We all come from different disciplines where similar techniques may have different terms. I have been word-y to try to get over that barrier.

Bob Tisdale said: “…aren’t you really performing an EOF analysis of the statistical methods NCDC and Hadley used to infill the data. In other words, if you use HADSST2 data, which does not infill all of that missing data, would you get the same results?”
–To the degree that the input data are limited, they will have truncated variance compared to reality. If they are used to develop weightings for predictions, projections, alternate scenarios, estimations, and so on, the result will be that the weightings will be over-estimates, and the projections will have estimations that are too big. This is one of the recognized limits of Mann 1998, where the model was “trained” on limited data, then used to predict the future.
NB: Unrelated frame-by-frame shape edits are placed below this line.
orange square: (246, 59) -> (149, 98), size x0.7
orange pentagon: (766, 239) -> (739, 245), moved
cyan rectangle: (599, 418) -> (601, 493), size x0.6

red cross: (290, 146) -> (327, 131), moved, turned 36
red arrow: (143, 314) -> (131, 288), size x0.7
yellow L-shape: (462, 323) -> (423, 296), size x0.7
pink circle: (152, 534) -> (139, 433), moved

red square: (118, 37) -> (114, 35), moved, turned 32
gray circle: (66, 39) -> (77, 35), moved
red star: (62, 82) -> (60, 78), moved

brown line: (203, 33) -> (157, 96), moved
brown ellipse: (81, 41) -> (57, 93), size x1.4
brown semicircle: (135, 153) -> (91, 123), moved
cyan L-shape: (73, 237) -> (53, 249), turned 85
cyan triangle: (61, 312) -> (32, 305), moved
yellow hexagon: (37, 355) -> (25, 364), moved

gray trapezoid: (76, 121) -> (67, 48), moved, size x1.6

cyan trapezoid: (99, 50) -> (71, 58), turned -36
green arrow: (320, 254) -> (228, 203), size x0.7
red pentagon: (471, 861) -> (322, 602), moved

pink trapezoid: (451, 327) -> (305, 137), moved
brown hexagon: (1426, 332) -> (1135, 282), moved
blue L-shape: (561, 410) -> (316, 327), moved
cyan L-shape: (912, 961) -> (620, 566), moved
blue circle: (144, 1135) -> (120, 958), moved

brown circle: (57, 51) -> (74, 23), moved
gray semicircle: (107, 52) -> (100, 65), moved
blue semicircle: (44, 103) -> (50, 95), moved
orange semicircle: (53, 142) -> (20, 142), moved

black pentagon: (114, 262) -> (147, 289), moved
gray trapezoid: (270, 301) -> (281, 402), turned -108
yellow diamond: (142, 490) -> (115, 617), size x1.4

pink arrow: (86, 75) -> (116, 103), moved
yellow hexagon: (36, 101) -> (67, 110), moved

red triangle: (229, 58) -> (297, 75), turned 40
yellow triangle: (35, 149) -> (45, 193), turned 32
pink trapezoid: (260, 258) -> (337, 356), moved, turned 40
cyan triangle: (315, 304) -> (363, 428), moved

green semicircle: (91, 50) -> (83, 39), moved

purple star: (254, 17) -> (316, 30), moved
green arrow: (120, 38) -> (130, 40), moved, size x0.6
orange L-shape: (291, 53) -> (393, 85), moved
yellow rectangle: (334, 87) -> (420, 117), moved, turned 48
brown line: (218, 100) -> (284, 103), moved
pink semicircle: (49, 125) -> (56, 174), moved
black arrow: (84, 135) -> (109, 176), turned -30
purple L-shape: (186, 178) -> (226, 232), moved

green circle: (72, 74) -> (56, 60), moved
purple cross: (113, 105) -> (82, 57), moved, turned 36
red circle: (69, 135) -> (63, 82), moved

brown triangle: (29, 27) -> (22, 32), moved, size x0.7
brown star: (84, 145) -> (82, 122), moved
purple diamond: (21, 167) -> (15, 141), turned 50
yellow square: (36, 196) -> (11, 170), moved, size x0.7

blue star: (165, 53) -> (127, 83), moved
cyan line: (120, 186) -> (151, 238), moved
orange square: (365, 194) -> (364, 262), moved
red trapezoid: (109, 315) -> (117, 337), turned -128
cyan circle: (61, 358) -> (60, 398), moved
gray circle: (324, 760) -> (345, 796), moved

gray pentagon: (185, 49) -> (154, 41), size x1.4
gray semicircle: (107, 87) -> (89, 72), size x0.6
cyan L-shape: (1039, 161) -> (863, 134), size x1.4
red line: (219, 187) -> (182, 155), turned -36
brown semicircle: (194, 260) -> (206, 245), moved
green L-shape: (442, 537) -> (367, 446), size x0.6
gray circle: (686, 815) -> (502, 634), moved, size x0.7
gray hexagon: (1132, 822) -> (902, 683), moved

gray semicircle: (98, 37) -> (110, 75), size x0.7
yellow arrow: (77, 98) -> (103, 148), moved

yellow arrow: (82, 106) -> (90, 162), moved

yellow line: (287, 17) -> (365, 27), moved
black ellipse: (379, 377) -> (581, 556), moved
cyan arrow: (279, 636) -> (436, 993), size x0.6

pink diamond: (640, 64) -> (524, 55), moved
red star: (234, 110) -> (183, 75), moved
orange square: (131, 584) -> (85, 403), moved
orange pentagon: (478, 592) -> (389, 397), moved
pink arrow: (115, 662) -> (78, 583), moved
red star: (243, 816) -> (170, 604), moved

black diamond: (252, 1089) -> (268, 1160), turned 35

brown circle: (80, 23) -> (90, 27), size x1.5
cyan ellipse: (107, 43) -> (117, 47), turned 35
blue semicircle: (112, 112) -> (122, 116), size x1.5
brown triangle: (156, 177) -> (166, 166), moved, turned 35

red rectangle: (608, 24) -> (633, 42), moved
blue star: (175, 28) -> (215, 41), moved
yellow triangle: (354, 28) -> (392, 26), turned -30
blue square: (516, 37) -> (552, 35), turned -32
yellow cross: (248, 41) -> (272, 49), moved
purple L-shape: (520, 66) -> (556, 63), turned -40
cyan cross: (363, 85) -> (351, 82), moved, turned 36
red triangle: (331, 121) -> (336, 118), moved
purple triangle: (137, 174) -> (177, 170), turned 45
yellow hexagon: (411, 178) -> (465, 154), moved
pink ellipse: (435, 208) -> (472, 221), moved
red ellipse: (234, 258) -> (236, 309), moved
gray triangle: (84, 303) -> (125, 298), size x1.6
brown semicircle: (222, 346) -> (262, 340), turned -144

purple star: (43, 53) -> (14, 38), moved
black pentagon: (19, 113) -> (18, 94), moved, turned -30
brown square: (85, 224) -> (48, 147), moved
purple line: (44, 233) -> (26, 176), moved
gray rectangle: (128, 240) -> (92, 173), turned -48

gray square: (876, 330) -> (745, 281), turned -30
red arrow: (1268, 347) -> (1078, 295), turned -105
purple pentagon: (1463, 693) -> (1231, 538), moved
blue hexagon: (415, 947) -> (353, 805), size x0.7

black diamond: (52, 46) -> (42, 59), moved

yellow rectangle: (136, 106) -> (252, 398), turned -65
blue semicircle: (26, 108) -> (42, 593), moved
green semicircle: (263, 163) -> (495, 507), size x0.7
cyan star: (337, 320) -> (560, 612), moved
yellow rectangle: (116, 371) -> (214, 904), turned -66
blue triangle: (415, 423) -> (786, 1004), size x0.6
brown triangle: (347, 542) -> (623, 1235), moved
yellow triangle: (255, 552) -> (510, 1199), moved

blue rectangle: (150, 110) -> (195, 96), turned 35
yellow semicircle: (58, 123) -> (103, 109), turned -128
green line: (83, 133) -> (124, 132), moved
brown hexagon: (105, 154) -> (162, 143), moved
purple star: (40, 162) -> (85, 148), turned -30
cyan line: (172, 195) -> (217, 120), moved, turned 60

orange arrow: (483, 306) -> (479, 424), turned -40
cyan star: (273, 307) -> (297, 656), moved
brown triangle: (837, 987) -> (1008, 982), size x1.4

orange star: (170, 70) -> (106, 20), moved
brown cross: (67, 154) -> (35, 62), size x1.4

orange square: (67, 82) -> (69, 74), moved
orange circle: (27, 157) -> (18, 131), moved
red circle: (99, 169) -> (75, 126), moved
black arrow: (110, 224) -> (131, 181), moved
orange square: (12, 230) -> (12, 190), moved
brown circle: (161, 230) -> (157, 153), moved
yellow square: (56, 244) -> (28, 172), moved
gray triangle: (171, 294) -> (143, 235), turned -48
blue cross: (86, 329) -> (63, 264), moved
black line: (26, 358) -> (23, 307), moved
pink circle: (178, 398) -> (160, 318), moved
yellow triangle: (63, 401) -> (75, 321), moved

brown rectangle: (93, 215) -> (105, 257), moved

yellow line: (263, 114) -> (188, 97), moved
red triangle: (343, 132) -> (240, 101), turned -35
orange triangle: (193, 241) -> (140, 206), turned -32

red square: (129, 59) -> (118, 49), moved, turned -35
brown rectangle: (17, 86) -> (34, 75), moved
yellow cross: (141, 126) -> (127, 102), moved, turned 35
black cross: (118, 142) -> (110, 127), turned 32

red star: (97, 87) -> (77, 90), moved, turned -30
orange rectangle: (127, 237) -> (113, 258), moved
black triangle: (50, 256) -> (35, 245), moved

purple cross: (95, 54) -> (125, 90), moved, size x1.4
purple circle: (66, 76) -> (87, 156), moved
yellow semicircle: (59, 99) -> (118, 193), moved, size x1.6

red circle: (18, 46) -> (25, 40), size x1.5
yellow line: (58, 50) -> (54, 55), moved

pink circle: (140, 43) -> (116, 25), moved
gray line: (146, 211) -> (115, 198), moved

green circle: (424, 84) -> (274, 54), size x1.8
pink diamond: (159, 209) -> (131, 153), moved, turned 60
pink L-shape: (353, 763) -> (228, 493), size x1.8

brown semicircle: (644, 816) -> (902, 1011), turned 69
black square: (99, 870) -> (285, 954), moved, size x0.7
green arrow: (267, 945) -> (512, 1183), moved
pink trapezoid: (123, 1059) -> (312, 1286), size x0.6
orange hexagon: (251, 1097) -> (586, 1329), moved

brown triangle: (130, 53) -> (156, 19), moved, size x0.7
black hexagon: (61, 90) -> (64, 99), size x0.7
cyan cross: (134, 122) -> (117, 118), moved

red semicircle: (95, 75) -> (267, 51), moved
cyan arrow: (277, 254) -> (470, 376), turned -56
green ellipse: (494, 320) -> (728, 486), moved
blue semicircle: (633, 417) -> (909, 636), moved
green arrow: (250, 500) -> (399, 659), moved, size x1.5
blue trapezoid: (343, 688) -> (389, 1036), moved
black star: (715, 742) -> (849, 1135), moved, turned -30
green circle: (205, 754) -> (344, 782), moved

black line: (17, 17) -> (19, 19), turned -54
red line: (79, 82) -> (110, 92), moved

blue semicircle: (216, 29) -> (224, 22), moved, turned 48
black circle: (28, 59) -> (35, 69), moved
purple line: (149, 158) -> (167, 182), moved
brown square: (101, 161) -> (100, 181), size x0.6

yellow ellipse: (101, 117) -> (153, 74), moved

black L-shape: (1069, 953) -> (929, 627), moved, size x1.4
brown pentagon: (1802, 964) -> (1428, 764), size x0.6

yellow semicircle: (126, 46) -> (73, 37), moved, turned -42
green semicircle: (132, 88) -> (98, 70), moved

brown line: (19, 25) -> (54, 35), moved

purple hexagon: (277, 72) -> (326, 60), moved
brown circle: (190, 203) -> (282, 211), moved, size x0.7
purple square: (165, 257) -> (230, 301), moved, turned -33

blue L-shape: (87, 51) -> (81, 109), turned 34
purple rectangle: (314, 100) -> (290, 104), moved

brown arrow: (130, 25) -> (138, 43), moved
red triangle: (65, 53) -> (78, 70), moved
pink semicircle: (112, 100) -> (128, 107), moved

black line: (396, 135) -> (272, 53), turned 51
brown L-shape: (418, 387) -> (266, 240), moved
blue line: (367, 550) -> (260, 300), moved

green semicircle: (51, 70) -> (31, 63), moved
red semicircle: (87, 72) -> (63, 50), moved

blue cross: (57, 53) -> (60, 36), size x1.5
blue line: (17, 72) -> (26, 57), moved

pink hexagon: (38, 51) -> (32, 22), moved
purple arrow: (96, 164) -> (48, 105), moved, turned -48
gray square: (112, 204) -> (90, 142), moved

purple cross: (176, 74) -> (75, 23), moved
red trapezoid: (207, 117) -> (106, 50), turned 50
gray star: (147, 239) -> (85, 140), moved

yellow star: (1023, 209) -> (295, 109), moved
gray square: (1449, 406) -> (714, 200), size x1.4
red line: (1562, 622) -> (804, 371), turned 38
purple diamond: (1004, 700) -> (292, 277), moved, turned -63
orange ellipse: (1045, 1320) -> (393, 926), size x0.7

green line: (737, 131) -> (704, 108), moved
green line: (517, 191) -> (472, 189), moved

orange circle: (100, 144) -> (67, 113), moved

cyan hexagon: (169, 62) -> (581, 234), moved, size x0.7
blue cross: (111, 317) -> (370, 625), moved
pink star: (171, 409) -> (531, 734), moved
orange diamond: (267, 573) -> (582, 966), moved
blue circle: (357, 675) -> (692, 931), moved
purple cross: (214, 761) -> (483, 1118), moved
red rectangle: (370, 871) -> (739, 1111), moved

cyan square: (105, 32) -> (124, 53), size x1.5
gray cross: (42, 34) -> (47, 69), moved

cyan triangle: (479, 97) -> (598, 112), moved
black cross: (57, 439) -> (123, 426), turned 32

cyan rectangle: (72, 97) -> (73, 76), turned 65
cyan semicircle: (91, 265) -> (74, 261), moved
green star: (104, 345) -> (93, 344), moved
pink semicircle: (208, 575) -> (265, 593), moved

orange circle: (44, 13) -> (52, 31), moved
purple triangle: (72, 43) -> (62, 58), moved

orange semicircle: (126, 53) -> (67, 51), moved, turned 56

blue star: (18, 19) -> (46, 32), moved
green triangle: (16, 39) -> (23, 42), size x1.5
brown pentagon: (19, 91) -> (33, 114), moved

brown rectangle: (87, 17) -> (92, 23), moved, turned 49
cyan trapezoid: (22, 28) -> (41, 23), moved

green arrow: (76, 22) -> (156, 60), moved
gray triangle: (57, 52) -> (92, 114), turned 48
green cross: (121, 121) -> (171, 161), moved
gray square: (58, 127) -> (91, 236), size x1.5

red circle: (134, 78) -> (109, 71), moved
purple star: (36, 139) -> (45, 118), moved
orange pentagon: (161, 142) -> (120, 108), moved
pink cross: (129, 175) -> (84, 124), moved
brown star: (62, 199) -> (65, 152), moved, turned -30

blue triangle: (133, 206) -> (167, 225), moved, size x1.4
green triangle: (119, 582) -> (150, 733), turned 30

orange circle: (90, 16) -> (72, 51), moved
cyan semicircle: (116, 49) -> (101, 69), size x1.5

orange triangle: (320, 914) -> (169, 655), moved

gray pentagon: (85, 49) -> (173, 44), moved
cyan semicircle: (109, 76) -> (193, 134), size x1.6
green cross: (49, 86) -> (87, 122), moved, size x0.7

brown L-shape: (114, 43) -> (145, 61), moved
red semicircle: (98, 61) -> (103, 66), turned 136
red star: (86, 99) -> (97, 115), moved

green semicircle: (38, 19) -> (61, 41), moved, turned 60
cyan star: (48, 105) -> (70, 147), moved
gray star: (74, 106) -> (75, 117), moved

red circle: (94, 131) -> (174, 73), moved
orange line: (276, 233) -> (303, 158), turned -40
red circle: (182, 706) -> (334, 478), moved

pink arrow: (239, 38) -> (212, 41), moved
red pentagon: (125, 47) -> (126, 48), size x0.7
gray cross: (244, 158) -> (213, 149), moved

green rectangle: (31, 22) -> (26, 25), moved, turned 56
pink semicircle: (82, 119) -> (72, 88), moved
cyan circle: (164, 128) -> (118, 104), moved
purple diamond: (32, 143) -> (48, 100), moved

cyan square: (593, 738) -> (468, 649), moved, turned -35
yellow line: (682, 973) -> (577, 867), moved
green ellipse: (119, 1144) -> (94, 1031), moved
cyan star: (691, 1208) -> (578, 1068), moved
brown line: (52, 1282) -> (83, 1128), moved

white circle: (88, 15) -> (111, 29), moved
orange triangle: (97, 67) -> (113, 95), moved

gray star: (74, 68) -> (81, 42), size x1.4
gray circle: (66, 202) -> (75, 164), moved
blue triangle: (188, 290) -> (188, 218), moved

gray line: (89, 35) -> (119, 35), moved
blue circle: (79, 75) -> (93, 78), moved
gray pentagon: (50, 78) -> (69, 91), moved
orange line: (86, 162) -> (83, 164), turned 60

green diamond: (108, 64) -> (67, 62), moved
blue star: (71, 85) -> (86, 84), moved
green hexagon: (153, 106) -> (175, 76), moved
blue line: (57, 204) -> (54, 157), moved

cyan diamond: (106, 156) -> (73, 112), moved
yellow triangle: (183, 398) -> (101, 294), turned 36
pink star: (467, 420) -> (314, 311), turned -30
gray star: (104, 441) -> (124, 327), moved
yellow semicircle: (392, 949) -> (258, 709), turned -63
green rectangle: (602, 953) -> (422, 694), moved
The paper (Curry&Liu) p 8 says:
“the increased precipitation in the high latitudes of the Southern Ocean is mainly in a form of snow.
This would increase the ice albedo, reducing absorbed solar radiation and encouraging ice growth. As a consequence, the reduced upward ocean heat flux and increased snowfall associated with the enhanced hydrological cycle tends to maintain the Antarctic sea ice”
This is a basic assumption in the article and I think it has to be wrong.
Snow on ice will never encourage sea or lake ice growth, it`s the other way around. Snow (especially cold dry snow) is very effective as a thermal insulator and will drasticallly reduce ice growth rate. For someone who have tried to “build” and maintain ice roads this is basic knowledge.

By the way Spector,
I spend most of the working part of my day actually using intelligent optimising software; in my case in optimising the “merit Function” I have defined for some Optical system. I have no knowledge of how the program’s Optimisation routines work in detail; except that the simplest of them does do the continuous down hill walk thing; which finds a local optimum.
And they have other more powerful routines that will search for a global optimum; which can take eons; and lead to optical structures that nobody would ever try to turn into “glass and brass”.
But that is simply a tool for me; and I know nothing about the algorithms; except they work very well.
George

So Judith, your protege seems to have explained Antarctic ice build-up and retreat wholly on natural intrinsic oscillations. How does that square with an analysis that seems to be looking more towards AGW forcings or at least speaks of AGW as a wrench in the cogs?